His day goes like this: Smile, balance the books, smile, tap at the computer keyboard, smile, correct a stubborn door lock, smile, take a reservation, smile.
"I wear lots of hats," he says, smiling.
He'd better. His employer, Marriott International, wants more from employees. The chain is booming; competition is fierce; and skilled workers are hard to find.
So Marriott is trying to do more with less, stepping up training programs for employees like Mr. Ferguson.
Marriott is far from alone, and that's good news for the American worker. Higher skills often bring higher pay.
Corporate America is targeting what many executives consider the biggest threat to United States industry today: not higher interest rates, an East Asian meltdown, or sprawling government, but a poorly trained work force.
Indeed, ill-prepared employees and poor schools top the list of the nation's worst economic problems, according to a recent survey of 39 corporate economists by the National Association for Business Economics in Washington.
And 88 percent of US manufacturers report a shortage of qualified workers in at least one job category, says a recent survey of 4,500 companies by the National Association of Manufacturers (NAM).
"Finding an adequate supply of qualified workers is the No. 1 issue for American industry today," says Earnest Deavenport, chairman of Eastman Chemical Co. and of the NAM in Washington.
Consequently, about half of manufacturers spend at least 2 percent of payroll to train hourly workers, up threefold from 1991.
Moreover, the portion of employees in formal training has swelled from 5 percent in 1987 to 16 percent today, says the American Society for Training and Development in Alexandria, Va.
The training is driven by some tectonic economic trends:
* The job market is tighter than any time in nearly a quarter-century, with an unemployment rate lower than 5 percent.
* Disappearing, global trade barriers stiffen foreign competition for US companies, forcing them to work smarter.
* The rapid spread of high technology requires companies to spend billions making employees "computer friendly."
* Companies in many industries are rapidly merging, splintering their markets into thin slivers as they tailor products to myriad consumer profiles.

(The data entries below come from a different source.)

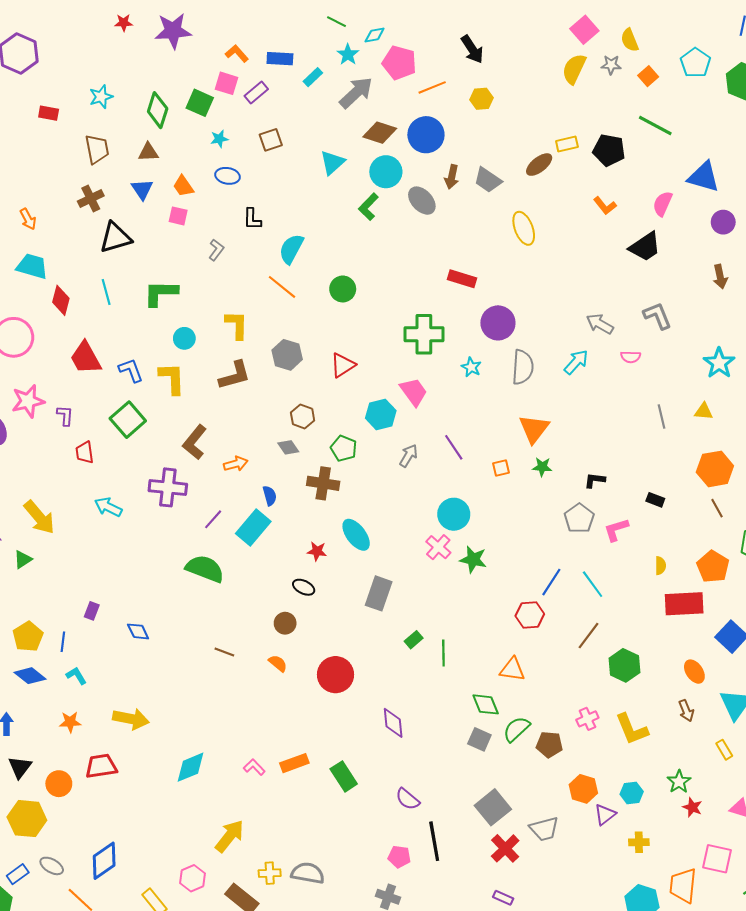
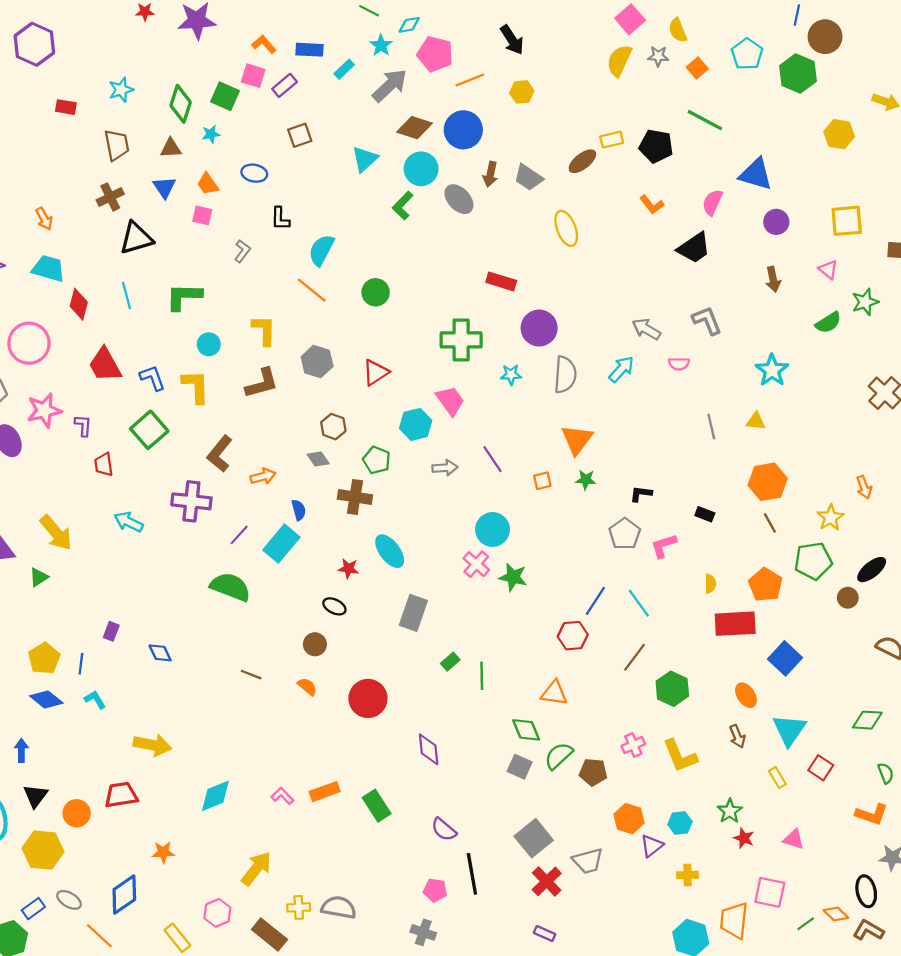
cyan star: (219, 139) -> (211, 134), moved
cyan star: (471, 367) -> (511, 375), turned -30
gray arrow: (409, 456) -> (445, 468), turned 55
orange star: (70, 722) -> (163, 852), moved

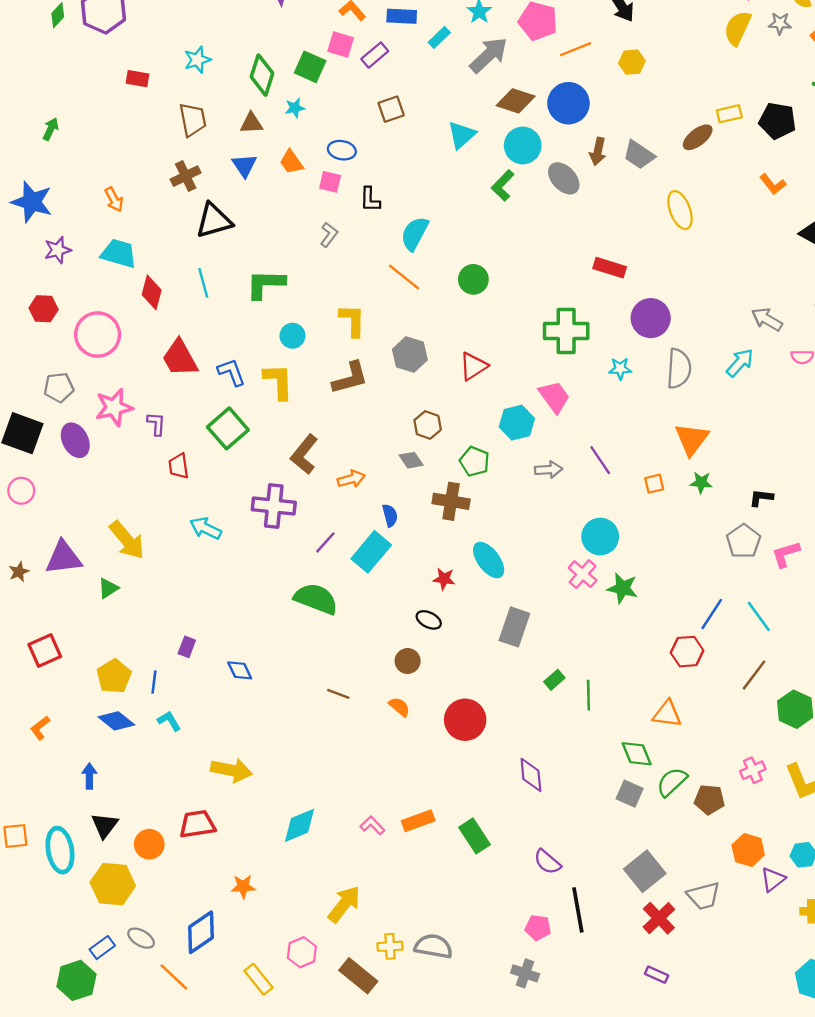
pink square: (202, 215) -> (330, 182), moved

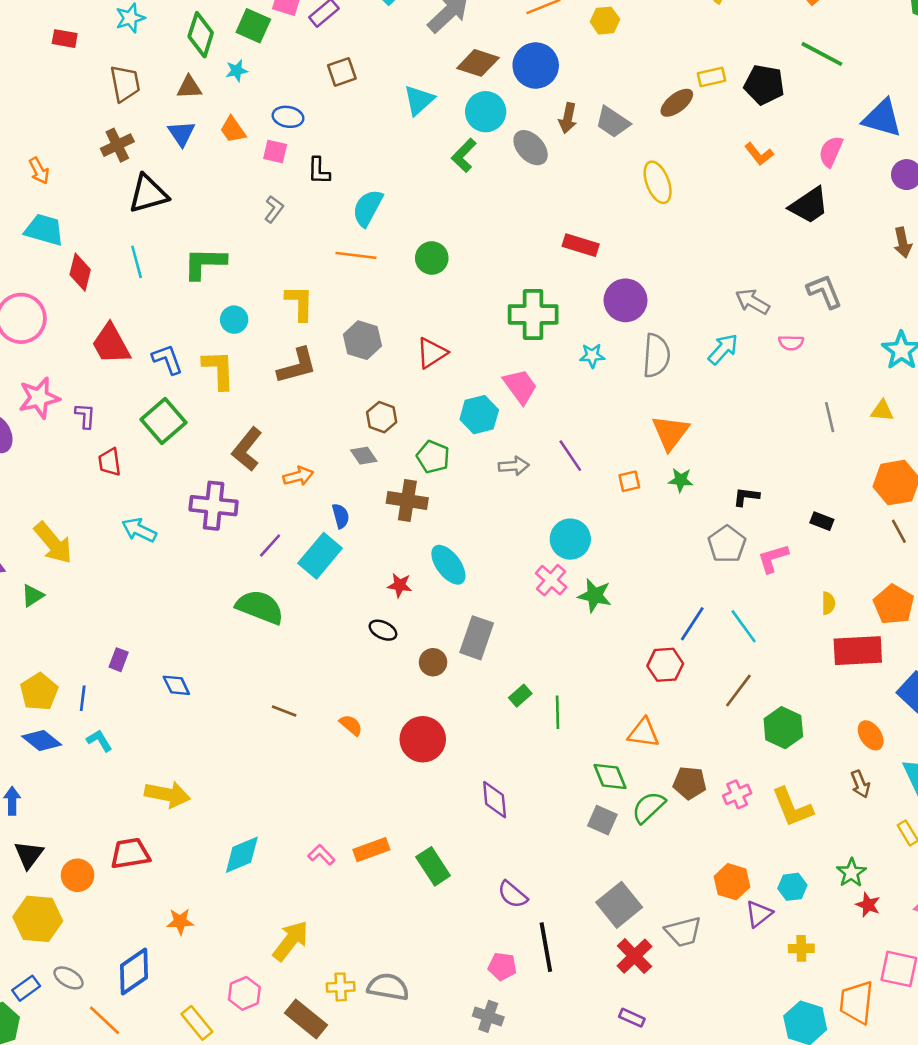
orange line: (404, 277) -> (356, 255), turned -32
brown circle: (408, 661) -> (433, 662), moved
brown pentagon: (709, 800) -> (690, 783), moved

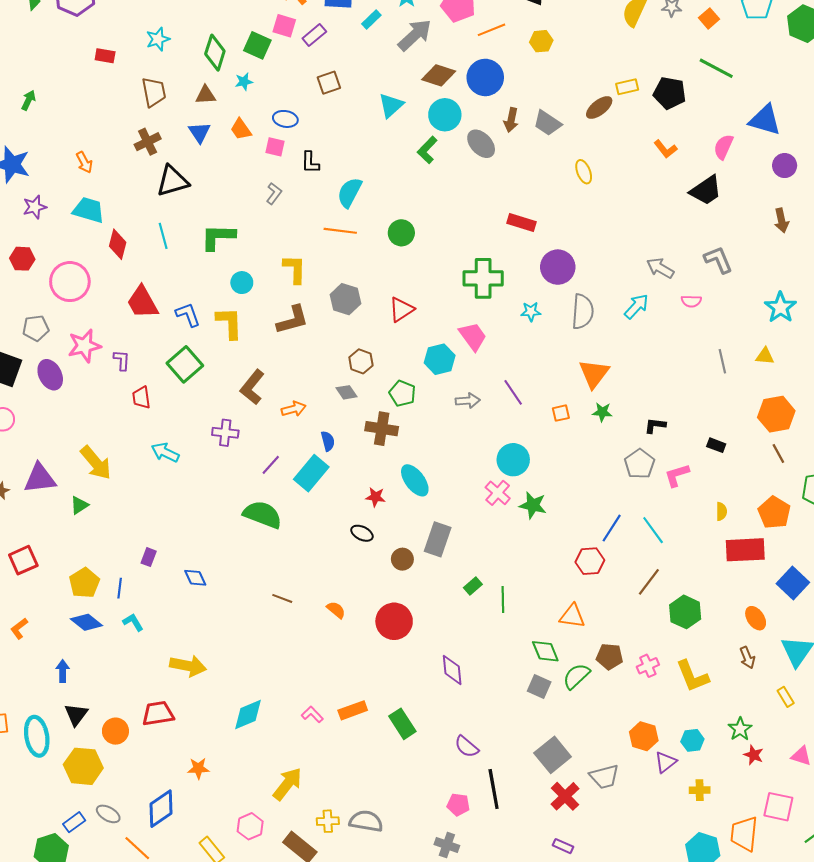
yellow ellipse: (658, 182) -> (584, 172), size x0.7
purple cross: (214, 506) -> (225, 433), size x0.7

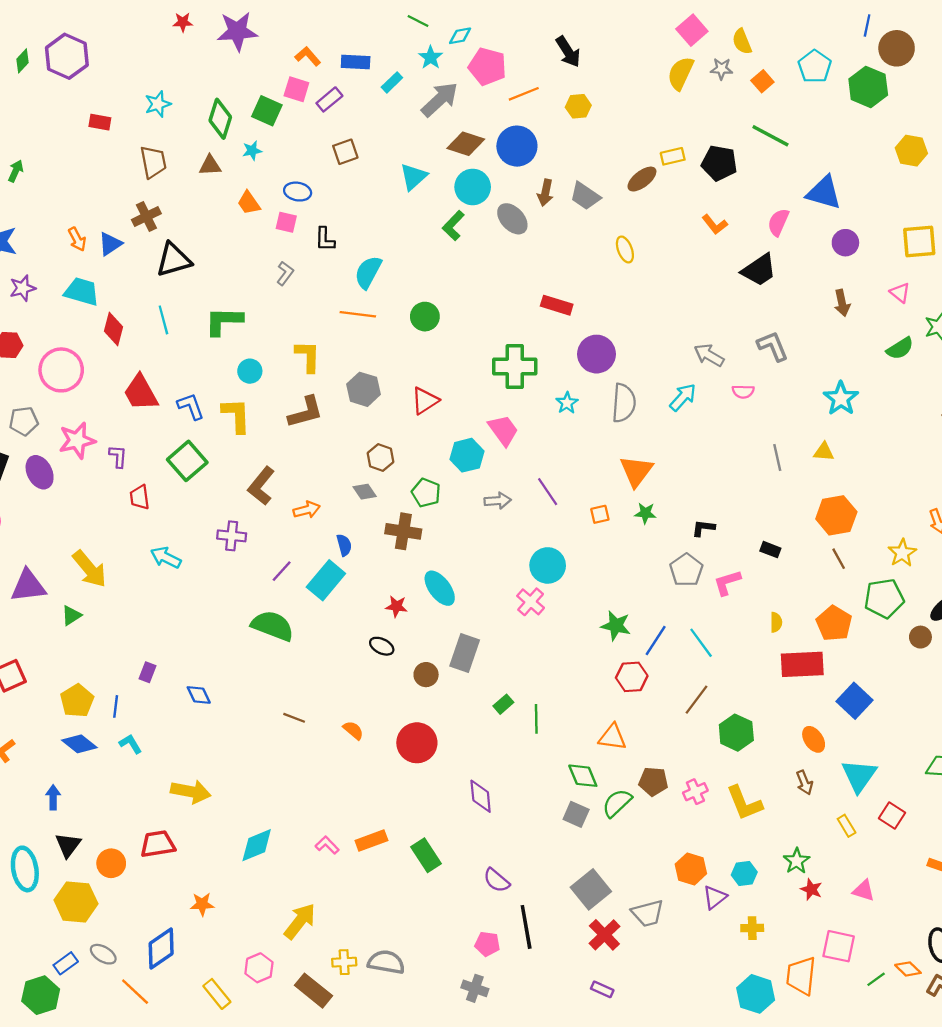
blue triangle: (199, 132) -> (110, 244), moved, turned 30
cyan star: (531, 312) -> (567, 403), turned -30
green star: (533, 505) -> (616, 626), moved

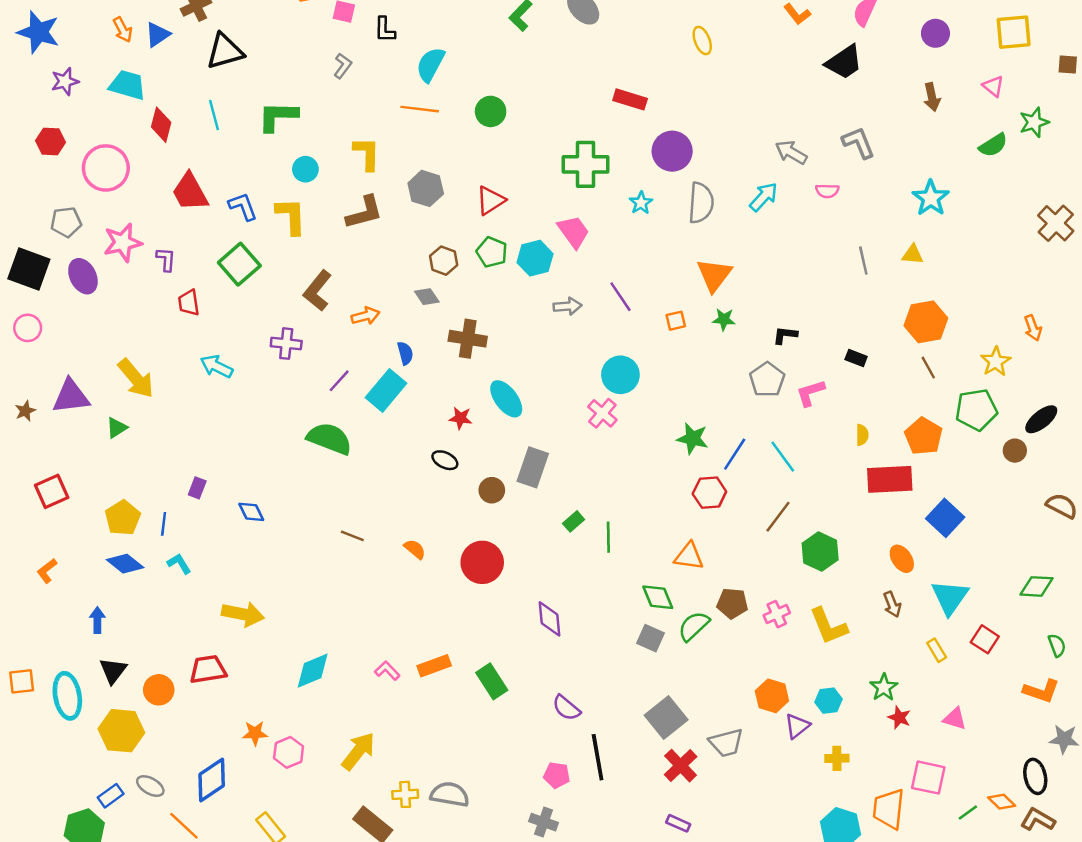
green pentagon: (426, 493) -> (492, 252), moved
pink hexagon: (259, 968) -> (289, 752), moved

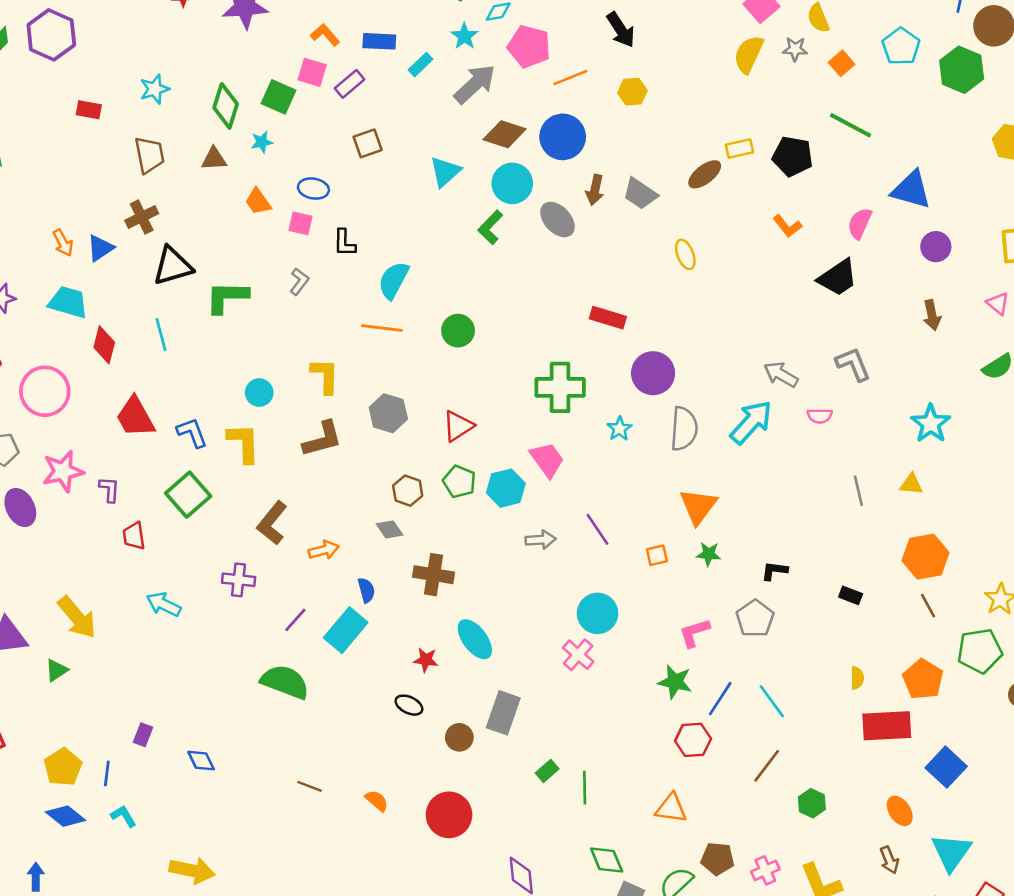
green L-shape: (278, 116) -> (227, 297), moved
cyan arrow: (764, 197) -> (751, 422), size x1.4
pink L-shape: (810, 393) -> (694, 633), moved
green hexagon: (820, 552) -> (812, 803), size x0.7
green diamond: (658, 597) -> (607, 860), moved

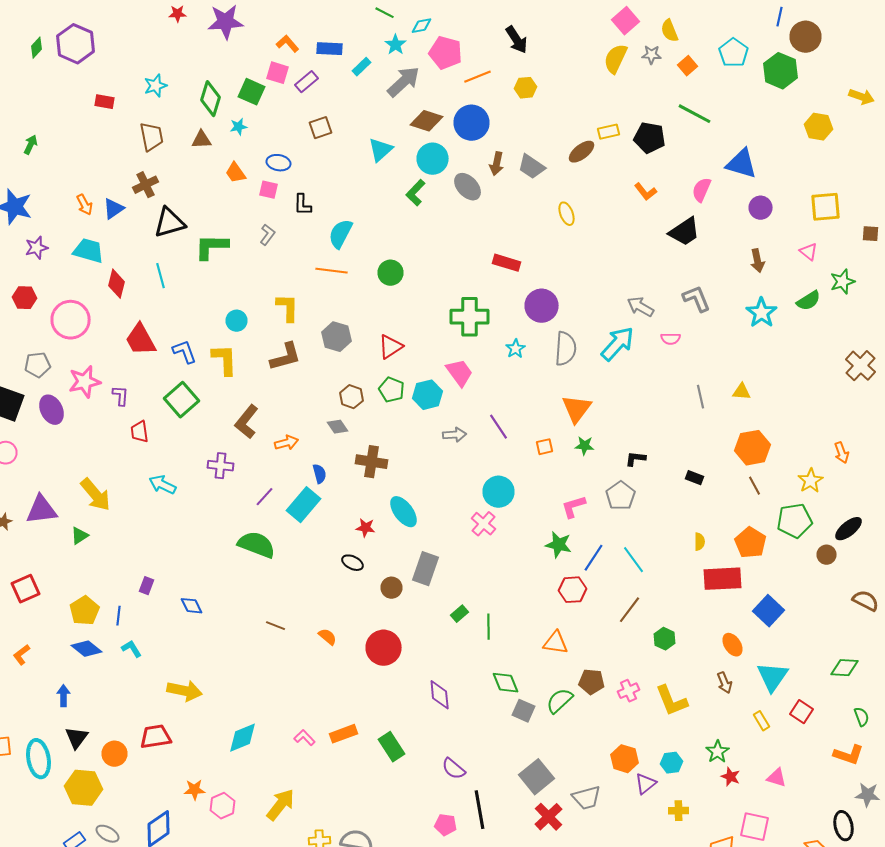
cyan star: (931, 424) -> (762, 313), moved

This consolidation and segmentation requires a retrained and specialized work force.
Marriott, based in Bethesda, Md., epitomizes many of the work force challenges.
The huge hotel chain (179,00 employees) dramatically increased training two years ago and raised the budget 25 percent this year, says Natalie Hughes, a Marriott training executive.

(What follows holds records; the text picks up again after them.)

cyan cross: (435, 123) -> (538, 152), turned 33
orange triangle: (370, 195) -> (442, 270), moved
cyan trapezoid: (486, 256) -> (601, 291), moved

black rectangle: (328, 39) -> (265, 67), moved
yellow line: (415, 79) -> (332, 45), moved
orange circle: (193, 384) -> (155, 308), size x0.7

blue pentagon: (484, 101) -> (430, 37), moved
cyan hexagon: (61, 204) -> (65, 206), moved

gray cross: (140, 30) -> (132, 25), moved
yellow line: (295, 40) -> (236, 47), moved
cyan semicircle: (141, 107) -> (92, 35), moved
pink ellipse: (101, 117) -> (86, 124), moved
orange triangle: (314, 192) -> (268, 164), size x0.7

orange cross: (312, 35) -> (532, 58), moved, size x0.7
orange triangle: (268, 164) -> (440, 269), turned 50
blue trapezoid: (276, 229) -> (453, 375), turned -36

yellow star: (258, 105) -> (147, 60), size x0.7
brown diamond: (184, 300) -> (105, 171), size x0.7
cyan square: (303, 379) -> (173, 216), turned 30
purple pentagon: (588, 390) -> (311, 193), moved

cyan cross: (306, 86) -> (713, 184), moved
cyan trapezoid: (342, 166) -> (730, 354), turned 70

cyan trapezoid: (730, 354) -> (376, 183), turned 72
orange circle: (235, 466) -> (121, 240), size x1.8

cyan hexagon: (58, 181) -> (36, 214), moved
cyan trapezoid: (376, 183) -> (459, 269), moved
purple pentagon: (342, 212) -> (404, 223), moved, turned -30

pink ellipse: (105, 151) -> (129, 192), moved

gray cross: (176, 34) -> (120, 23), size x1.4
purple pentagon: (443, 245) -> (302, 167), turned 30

Archrival Ramada recently announced its own $3 million annual training program.
Marriott and the hotel industry boast one of their biggest booms in history. Nationwide, the number of hotel rooms expanded 39 percent over the past decade, according to Coopers & Lybrand. Employment will grow 19 percent by 2005, the Labor Department predicts.
Marriott plans to double its facilities by 2000 and has geared them to narrow segments of travelers: economical, moderate-price, and luxury hotels.
But luring and retaining qualified staff are daunting for most hotels. Annual turnover rates in some segments exceed 50 percent, say industry experts.
Ferguson says he must continually update his skills to perform at his peak.
When he switched from a full-service hotel to moderately priced Marriott Courtyard, he logged three weeks of training last summer at Courtyard University.
Lectures, computer training, and deportment training at a mock front desk teach a distinct "product and culture at Courtyard," says university director Kathy Crabtree in Centreville, Va. "What our trainees really need is to be brand-specific and brand-pure."
Ferguson, an assistant manager, must take another 40 hours of training annually, and he sees certain career value: "I'm not going anywhere without it."
Workers Weighed, and Found Wanting
"The skills gap is now catching up to us and could threaten the amazing growth and productivity gains," says Earnest Deavenport, the National Association of Manufacturers (NAM) in Washington.
American workers took home a poor report-card in a recent survey of 4,500 companies by the NAM:
* 60 percent say their workers lack basic math skills.
* 55 percent find their workers are seriously weak in basic writing and comprehension skills.
* 63 percent say their workers are tardy, chronically absent, or unwilling to work a full day.
* Half found it difficult to give employees more autonomy.
* Two-thirds have difficulty improving productivity and upgrading technology.